Federal civil procedure is now byzantine. Lawyers and parties face, and federal judges apply, a bewildering panorama of requirements. There are strictures in the Federal Rules of Civil Procedure as well as Title 28 of the United States Code and dozens of substantive statutes. A stunning array of local measures-including local rules; general, special, and scheduling orders; individual-judge practices; and mechanisms that courts adopted under the Civil Justice Reform Act (CJRA) of 1990 to reduce cost and delay-also govern cases in all ninety-four districts. Many of the provisions· are inconsistent or duplicative, while a significant percentage are difficult to discover, master, and satisfy. These phenomena have apparently undermined the federal rules' core precepts, such as uniformity, simplicity, and economical, expeditious dispute resolution, and have eroded important process values, namely court access. The developments mean that federal practice is more fractured than at any time since the Supreme Court prescribed the original federal rules during 1938.

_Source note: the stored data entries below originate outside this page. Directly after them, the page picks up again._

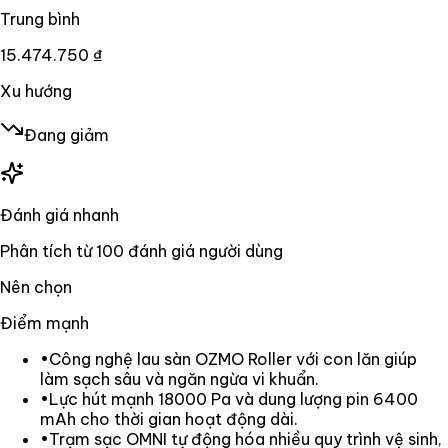
Trung bình
15.474.750 ₫
Xu hướng
Đang giảm
Đánh giá nhanh
Phân tích từ
100
đánh giá người dùng
Nên chọn
Điểm mạnh
•
Công nghệ lau sàn OZMO Roller với con lăn giúp
làm sạch sâu và ngăn ngừa vi khuẩn.
•
Lực hút mạnh 18000 Pa và dung lượng pin 6400
mAh cho thời gian hoạt động dài.
•
Trạm sạc OMNI tự động hóa nhiều quy trình vệ sinh,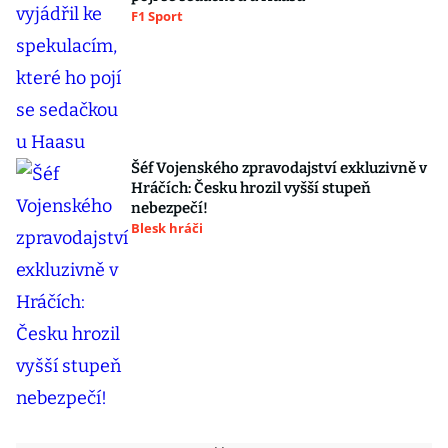
F1 Sport
Šéf Vojenského zpravodajství exkluzivně v
Hráčích: Česku hrozil vyšší stupeň
nebezpečí!
Blesk hráči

This balkanization of federal civil procedure was not inevitable. Indeed, over a decade ago, the Court and Congress instituted actions to treat growing fragmentation, particularly the proliferation of conflicting local strictures. For example, the 1985 amendment in Federal Rule of Civil Procedure 83 and the Judicial Improvements and Access to Justice Act (JIA) of 1988 required that the Judicial Conference of the United States, circuit judicial councils, federal appellate and district courts, and specific judges periodically review local procedures for consistency with the federal rules and legislation and abrogate or modify violative provisions. Few institutions or people have fulfilled the responsibilities imposed principally because Congress appropriated no funding and adopted the CJRA, which essentially suspended implementation of the duties. This truncated effectuation and experimentation with mechanisms under the 1990 statute, some of which contravene the federal rules, United States Code provisions, and requirements in the remaining ninety-three districts, have led to increasingly fractured civil practice. Now that the date on which the CJRA was scheduled to expire has passed and federal litigation has become more arcane than ever, it is critical to analyze these developments in contemporary civil disputing. This Article undertakes that effort.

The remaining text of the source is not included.